MRG: Don't guess date when writing info#4990
Conversation
mne/io/write.py
Outdated
| id_['version'] = FIFF.FIFFC_VERSION | ||
| id_['machid'] = get_machid() | ||
| id_['secs'], id_['usecs'] = _date_now() | ||
| id_['secs'], id_['usecs'] = np.array([0, 0], dtype='int32') |
There was a problem hiding this comment.
you prefer to put 0 rather than omitting to write the tag?
There was a problem hiding this comment.
IIRC we agreed to not write the tag, set as None when reading if not present, and in functions that require a meas_date (like annotations) treat None as the same as [0, 0]
There was a problem hiding this comment.
I think this tag cannot be omitted. C.f., also the anonymization discussions we had with Matti.
There was a problem hiding this comment.
I don't think this is where we should change this. This will set meas_id to (0, 0) for all newly written files.

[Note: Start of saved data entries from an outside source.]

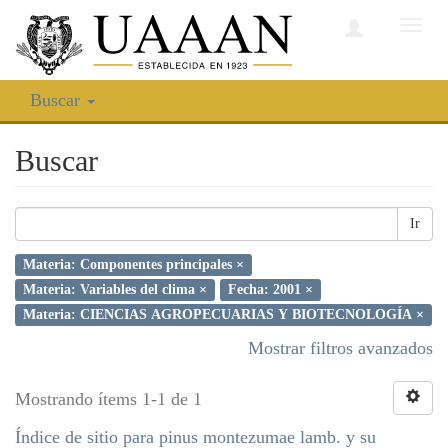
Camb
nave
Buscar
Buscar
Ir
Materia: Componentes principales ×
Materia: Variables del clima ×
Fecha: 2001 ×
Materia: CIENCIAS AGROPECUARIAS Y BIOTECNOLOGÍA ×
Mostrar filtros avanzados
Mostrando ítems 1-1 de 1
Índice de sitio para pinus montezumae lamb. y su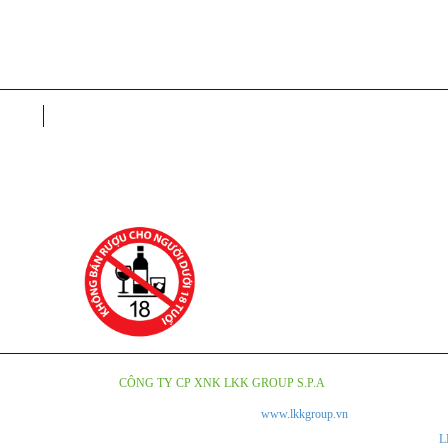
lý
Thư Mời Hợp Tác
o hàng
Tuyển Dụng
CÔNG TY CỔ PHẦN XUẤT NHẬP KHẨU LKK GROUP S.P.A
Trụ Sở Chính: 41 Đường 34A, Khu phố 5, Phường An Phú, Quận 2,
ĐT: 028 668 22450 - 0933 263 591
Email: lkkgroup.vietnam@gmail.com
Copyright © 2018
CÔNG TY CP XNK LKK GROUP S.P.A
.Design by Nina.vn
số 16/2012/QH13 về kinh doanh và bán hàng qua mạng.
www.lkkgroup.vn
là trang thông tin g
m. Chúng tôi không kinh doanh trực tiếp trên Internet. Vui lòng đến các cửa hàng, đại lý của
L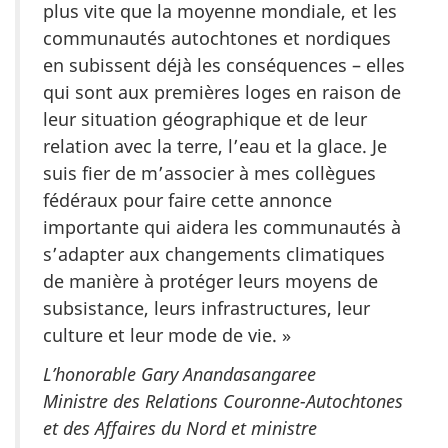
plus vite que la moyenne mondiale, et les
communautés autochtones et nordiques
en subissent déjà les conséquences – elles
qui sont aux premières loges en raison de
leur situation géographique et de leur
relation avec la terre, l’eau et la glace. Je
suis fier de m’associer à mes collègues
fédéraux pour faire cette annonce
importante qui aidera les communautés à
s’adapter aux changements climatiques
de manière à protéger leurs moyens de
subsistance, leurs infrastructures, leur
culture et leur mode de vie. »
L’honorable Gary Anandasangaree
Ministre des Relations Couronne-Autochtones
et des Affaires du Nord et ministre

There was a problem hiding this comment.
okay I see. Let me see if I can come up with a better fix
There was a problem hiding this comment.
actually I am not sure anymore of the right way to do it. We have to write an ID tag in the fif file and this has to contain 8 bytes for the date. @larsoner what do you think it the right approach?
There was a problem hiding this comment.
IIUC we currently "time stamp" the file creation time. How does this break BIDS / why do they forbid this?

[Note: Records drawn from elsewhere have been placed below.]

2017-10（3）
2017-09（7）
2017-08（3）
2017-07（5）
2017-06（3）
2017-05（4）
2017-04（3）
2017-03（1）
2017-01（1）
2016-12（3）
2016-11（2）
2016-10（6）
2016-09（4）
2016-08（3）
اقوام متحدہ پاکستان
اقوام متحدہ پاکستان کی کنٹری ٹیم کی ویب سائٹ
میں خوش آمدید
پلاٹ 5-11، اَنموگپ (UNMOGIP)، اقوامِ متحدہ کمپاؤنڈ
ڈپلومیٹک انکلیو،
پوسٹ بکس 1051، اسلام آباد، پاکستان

If there is a good reason, maybe we should abandon this practice. Using (0, 0) effectively does this.
|
@jasmainak any time to get back to this?
|
|
I'll try to hack on this tomorrow |
|
BIDS forces us to use dates that are in theory older than 1900 as date in
now considered PHI
that's also what motivated the issue related to mne_anonymize. See latests
commit in mne-c on mne_anonymize
|
Okay then I'd say let's make an API change that we will always use some date (1900 exactly?) when writing files from now on. People will still need to Something like this?
|
|
as people will need to run anonymize I think using [0, 0] as done here and
have bids validator require people to run anonymize.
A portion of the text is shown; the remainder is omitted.